Tuesday, December 6, 2016

Why NoSQL?

Traditional SQL databases are row-centric, and they derive their strengths of transactionality and consistency from this focus. Data is managed so that each individual row is always in a consistent state.

For applications where data integrity is critical, this is a good perspective to take on the system.

However, for web applications, often performance and scalability are more important than complete transactionality.

More simply put, it is often better to return data that is mostly up-to-date quickly than data that is 100% up-to-date slowly.

So NoSQL databases were created to address this need.

They store bigger chunks of data together so that less server processing is necessary to render a complete page view. However, some of that data may be duplicated from other places within the database, and different values in different places may differ at any given time.

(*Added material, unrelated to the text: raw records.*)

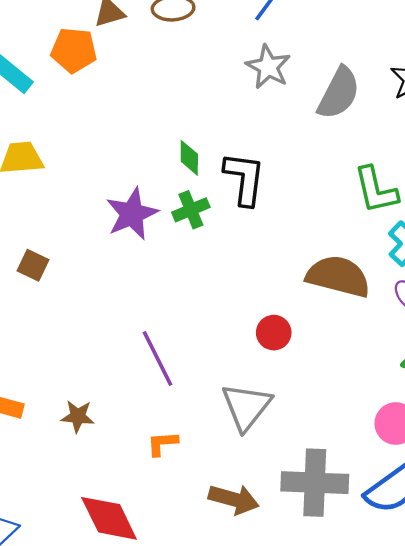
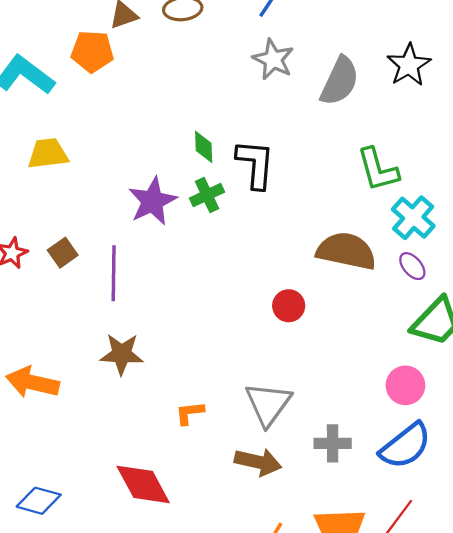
brown square: (33, 265) -> (63, 253), turned 32
purple line: (157, 358) -> (114, 273), moved, turned 30
gray triangle: (246, 407) -> (268, 404), moved
brown star: (78, 416) -> (122, 354), moved, size x1.4
gray cross: (315, 483) -> (333, 443), size x0.6

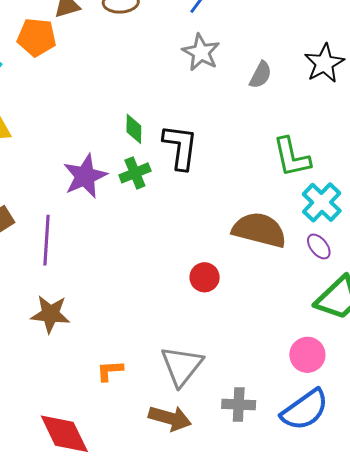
gray semicircle: (340, 81) -> (261, 75), size x0.6

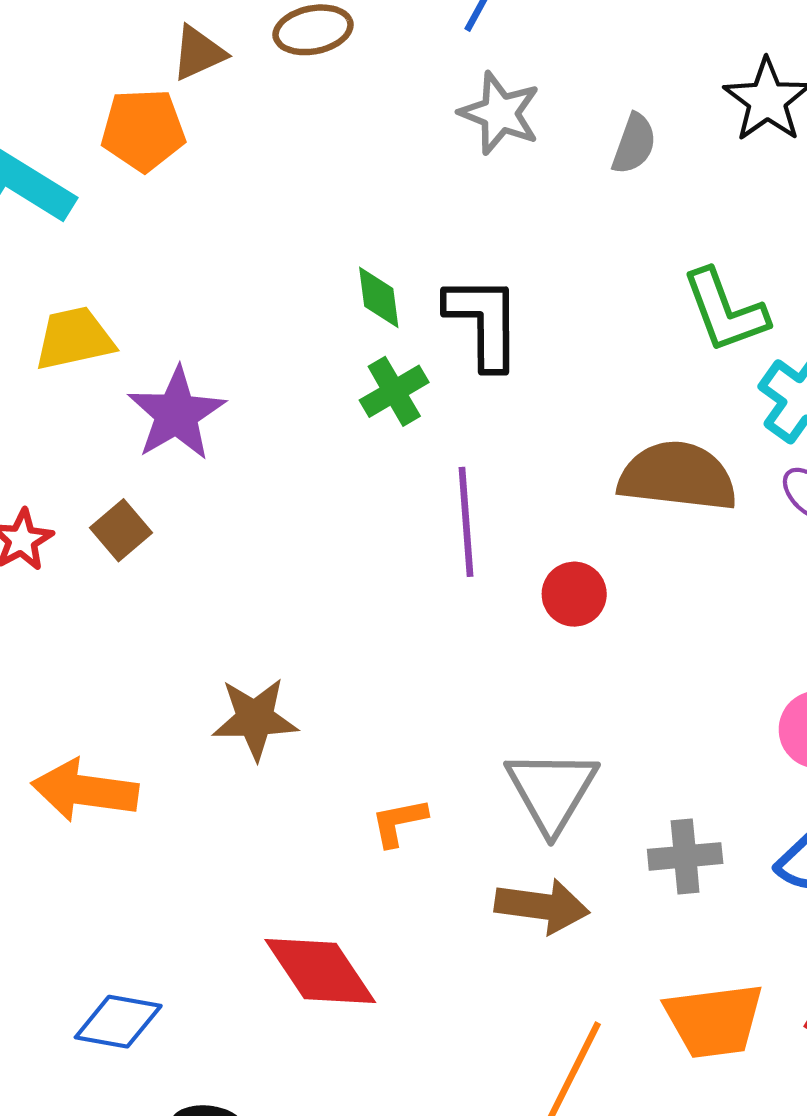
purple star: (85, 176) -> (176, 414), moved
purple line: (47, 240) -> (466, 522), moved

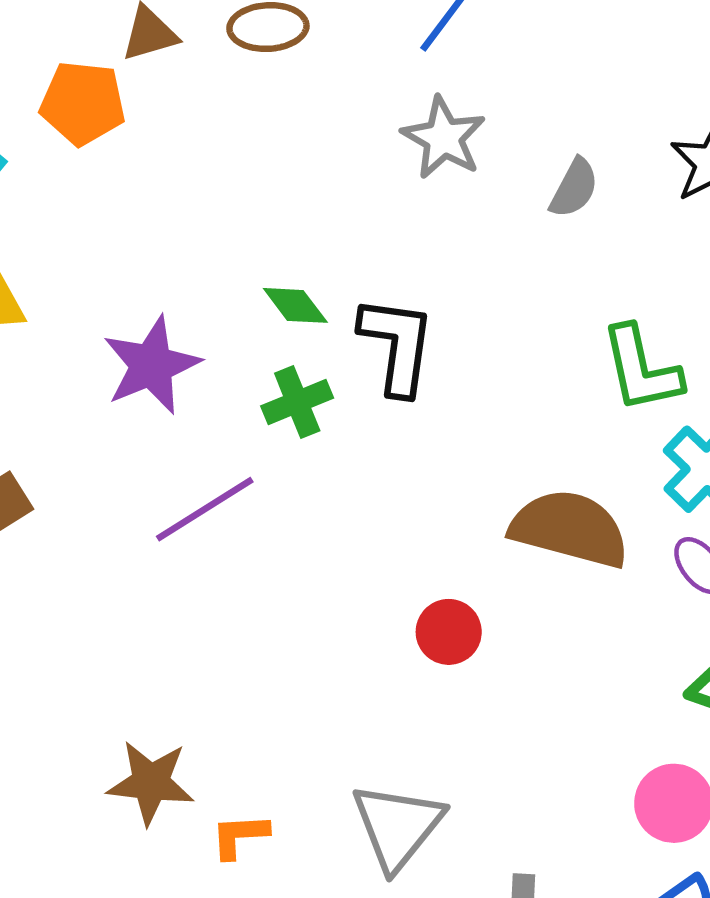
green diamond: (379, 297) -> (295, 305), turned -38
purple star: (176, 414) -> (151, 365), moved
purple line: (466, 522) -> (205, 509), moved, turned 54
brown star: (255, 719) -> (151, 783), moved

With 1Schema.com, our goal is to provide a tool that can help you store your system's data in whole-page data models, without needing to worry about what data is up-to-date and what data has been previously duplicated.


Embedding Data in NoSQL

From a design perspective, the most noticeable difference between SQL databases and NoSQL databases is the ability in NoSQL to "embed" (or "nest") complex values within a parent row (or document).

Embedded information can either take the form of a nested object or a nested array.

Embedding can be used to either:

  1. Contain data that exists locally within the parent document, or
  2. Cache data that has been duplicated from elsewhere in the database
For this post, we are focused on the first use for embedding... containing data within a parent document.

To explain this, we will use the following example of a Sales Order for a bike shop:

Sales Order #001
  • Sales Agent                         = "Bob"
  • Customer                            = "Chris"
  • 1 x "Speedy Bike" at $60 each       = $60
  • 2 x "Protecto Helmet" at $20 each   = $40

SQL Perspective

In SQL, contained data is stored within sub-tables, connected to the main table via relationships.

So for the example above, we would need at least 2 tables:

  1. Sales_Order (parent table)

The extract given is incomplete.